FlipLLM: Efficient Bit-Flip Attacks on Multimodal LLMs using Reinforcement Learning

TL;DR

FlipLLM introduces a reinforcement learning-based framework that efficiently identifies critical bit-flip vulnerabilities in multimodal large models, enabling rapid assessment and hardware-level defense strategies.

Contribution

We propose FlipLLM, a scalable RL framework that generalizes across models to efficiently discover minimal, impactful bit-flip vulnerabilities in large multimodal models.

Findings

FlipLLM finds critical bits up to 2.5x faster than state-of-the-art methods.

Flipping identified bits drastically reduces model accuracy, e.g., LLaMA 3.1 drops from 69.9% to 0.2%.

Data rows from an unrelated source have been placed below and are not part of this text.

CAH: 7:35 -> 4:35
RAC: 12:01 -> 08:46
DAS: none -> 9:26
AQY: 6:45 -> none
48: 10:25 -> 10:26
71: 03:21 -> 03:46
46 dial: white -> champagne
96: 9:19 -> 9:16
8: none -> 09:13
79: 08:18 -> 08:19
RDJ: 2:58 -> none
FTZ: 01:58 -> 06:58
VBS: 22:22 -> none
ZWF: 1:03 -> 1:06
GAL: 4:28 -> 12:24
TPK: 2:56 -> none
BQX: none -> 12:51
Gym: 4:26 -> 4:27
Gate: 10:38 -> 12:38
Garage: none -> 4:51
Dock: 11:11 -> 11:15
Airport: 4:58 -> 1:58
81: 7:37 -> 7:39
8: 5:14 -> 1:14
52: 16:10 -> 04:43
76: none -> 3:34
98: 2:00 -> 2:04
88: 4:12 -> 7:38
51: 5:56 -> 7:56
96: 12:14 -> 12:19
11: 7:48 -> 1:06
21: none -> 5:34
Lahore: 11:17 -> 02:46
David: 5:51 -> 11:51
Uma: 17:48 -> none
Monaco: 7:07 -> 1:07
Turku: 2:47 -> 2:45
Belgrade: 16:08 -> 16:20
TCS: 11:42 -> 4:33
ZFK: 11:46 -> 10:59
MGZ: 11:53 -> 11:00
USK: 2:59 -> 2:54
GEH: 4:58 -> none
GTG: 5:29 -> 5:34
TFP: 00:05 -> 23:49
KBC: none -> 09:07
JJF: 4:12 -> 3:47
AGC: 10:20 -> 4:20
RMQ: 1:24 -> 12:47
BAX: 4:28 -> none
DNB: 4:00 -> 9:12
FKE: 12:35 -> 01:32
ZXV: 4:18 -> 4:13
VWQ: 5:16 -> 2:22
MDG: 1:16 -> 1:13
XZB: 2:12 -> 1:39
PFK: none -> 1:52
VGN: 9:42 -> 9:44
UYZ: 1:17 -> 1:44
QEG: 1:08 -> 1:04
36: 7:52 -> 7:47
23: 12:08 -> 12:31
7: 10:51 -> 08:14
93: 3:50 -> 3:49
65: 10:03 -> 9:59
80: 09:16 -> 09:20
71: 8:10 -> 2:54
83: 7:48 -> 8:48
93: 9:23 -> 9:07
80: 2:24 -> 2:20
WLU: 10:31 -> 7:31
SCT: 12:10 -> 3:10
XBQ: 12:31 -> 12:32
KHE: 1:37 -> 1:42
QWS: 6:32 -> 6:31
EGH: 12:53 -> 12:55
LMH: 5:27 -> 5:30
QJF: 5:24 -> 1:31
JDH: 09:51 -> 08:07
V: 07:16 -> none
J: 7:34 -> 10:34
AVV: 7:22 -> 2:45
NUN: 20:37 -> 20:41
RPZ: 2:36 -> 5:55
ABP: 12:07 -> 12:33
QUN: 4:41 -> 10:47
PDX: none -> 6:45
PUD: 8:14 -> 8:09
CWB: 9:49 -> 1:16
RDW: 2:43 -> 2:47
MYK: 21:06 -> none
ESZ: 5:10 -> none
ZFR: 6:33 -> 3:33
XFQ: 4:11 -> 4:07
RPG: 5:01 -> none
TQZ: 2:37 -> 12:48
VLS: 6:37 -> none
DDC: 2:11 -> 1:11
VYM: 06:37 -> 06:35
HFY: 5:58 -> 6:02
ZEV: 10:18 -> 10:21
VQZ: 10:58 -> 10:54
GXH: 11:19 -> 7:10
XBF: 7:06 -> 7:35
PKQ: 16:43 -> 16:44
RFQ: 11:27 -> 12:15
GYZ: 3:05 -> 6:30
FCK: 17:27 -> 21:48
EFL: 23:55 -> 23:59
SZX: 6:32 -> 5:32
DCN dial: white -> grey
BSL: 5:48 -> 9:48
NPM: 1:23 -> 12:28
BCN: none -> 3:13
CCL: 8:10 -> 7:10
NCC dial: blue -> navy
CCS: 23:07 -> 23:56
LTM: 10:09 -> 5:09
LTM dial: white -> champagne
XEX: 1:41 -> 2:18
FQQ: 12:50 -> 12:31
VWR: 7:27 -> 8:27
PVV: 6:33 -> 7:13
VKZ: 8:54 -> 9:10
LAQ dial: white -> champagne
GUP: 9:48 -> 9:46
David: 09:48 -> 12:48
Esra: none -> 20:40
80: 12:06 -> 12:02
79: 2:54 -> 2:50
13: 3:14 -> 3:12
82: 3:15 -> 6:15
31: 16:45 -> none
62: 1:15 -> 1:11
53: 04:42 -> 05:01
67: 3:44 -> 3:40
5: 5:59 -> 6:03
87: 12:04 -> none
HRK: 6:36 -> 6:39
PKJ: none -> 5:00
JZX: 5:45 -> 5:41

Hardware protections like ECC SECDED can mitigate identified vulnerabilities.

Abstract

Generative Artificial Intelligence models, such as Large Language Models (LLMs) and Large Vision Models (VLMs), exhibit state-of-the-art performance but remain vulnerable to hardware-based threats, specifically bit-flip attacks (BFAs). Existing BFA discovery methods lack generalizability and struggle to scale, often failing to analyze the vast parameter space and complex interdependencies of modern foundation models in a reasonable time. This paper proposes FlipLLM, a reinforcement learning (RL) architecture-agnostic framework that formulates BFA discovery as a sequential decision-making problem. FlipLLM combines sensitivity-guided layer pruning with Q-learning to efficiently identify minimal, high-impact bit sets that can induce catastrophic failure. We demonstrate the effectiveness and generalizability of FlipLLM by applying it to a diverse set of models, including prominent text-only LLMs (GPT-2 Large, LLaMA 3.1 8B, and DeepSeek-V2 7B), VLMs such as LLaVA 1.6, and datasets, such as MMLU, MMLU-Pro, VQAv2, and TextVQA. Our results show that FlipLLM can identify critical bits that are vulnerable to BFAs up to 2.5x faster than SOTA methods. We demonstrate that flipping the FlipLLM-identified bits plummets the accuracy of LLaMA 3.1 8B from 69.9% to ~0.2%, and for LLaVA's VQA score from 78% to almost 0%, by flipping as few as 5 and 7 bits, respectively. Further analysis reveals that applying standard hardware protection mechanisms, such as ECC SECDED, to the FlipLLM-identified bit locations completely mitigates the BFA impact, demonstrating the practical value of our framework in guiding hardware-level defenses. FlipLLM offers the first scalable and adaptive methodology for exploring the BFA vulnerability of both language and multimodal foundation models, paving the way for comprehensive hardware-security evaluation.